• [Exercise brief]: Give the number of lines in the records below that hold "anos"; nothing else is needed.

• [Dataset records]:
......

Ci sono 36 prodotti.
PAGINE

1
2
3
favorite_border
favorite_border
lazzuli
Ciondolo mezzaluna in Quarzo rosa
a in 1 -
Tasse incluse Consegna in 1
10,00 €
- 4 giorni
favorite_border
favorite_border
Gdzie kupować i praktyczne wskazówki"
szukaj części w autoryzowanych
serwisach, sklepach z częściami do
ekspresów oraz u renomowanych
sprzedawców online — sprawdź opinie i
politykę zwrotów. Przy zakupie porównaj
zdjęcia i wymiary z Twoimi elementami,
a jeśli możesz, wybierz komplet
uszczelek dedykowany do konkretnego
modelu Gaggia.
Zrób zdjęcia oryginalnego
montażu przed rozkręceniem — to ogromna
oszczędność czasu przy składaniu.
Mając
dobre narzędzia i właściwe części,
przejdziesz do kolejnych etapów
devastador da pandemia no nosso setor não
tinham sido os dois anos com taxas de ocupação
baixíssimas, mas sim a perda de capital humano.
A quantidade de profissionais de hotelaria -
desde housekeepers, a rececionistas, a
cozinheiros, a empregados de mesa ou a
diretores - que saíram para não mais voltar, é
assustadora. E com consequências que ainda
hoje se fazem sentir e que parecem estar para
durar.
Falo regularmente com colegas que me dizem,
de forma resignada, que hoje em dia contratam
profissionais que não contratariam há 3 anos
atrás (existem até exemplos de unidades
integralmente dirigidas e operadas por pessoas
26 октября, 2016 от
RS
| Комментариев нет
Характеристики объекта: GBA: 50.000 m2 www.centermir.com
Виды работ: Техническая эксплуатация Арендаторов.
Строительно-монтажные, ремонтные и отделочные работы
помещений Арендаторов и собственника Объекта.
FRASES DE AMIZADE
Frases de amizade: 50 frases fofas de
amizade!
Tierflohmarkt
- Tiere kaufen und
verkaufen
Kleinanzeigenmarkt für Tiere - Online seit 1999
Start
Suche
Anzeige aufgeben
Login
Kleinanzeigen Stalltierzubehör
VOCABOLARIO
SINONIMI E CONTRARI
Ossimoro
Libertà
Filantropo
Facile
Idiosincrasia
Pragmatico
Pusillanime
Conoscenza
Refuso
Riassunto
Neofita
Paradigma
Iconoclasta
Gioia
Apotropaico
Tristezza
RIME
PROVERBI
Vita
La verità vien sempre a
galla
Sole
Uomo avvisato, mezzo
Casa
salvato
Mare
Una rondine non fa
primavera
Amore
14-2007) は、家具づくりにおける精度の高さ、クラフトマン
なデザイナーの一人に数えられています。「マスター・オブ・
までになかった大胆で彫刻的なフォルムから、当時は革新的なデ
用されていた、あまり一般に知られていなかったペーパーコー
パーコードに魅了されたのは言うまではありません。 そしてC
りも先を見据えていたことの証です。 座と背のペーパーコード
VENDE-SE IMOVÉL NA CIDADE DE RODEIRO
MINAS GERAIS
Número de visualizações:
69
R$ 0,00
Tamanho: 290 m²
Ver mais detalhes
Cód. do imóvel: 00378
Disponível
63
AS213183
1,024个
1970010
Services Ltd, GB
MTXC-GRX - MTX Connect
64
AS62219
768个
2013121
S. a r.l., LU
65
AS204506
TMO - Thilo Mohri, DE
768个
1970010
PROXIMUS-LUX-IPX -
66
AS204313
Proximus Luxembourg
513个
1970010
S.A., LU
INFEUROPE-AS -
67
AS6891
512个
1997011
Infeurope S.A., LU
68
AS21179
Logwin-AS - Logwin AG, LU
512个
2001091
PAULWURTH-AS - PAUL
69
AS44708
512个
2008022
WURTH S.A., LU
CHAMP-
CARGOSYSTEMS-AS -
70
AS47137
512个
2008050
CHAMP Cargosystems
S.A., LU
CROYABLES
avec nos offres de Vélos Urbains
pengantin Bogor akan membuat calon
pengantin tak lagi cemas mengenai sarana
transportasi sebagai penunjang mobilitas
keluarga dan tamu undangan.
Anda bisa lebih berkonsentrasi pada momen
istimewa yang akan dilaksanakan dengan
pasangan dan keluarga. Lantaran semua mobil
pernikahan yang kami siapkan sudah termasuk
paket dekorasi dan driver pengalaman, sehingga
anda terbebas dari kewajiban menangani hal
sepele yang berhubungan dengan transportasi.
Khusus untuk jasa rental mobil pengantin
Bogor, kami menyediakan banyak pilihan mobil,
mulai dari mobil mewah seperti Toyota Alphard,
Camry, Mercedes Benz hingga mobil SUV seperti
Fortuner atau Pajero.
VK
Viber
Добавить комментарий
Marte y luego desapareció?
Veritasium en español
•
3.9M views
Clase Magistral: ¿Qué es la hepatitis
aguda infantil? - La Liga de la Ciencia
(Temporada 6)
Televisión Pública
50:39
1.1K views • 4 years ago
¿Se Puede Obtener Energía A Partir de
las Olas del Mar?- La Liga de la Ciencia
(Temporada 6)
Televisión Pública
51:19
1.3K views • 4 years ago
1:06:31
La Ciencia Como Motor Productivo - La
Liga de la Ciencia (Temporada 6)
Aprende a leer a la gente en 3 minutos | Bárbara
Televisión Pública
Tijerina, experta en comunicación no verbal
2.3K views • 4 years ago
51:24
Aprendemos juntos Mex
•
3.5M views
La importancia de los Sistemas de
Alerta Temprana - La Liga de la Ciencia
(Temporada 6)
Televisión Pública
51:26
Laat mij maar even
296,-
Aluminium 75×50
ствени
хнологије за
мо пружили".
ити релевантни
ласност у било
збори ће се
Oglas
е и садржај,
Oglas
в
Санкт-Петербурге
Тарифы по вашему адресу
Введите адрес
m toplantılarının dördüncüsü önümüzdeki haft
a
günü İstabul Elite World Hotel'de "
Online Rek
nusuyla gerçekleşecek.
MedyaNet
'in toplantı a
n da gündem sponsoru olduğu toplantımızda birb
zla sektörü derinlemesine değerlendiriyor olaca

......

• [Written solution]: 2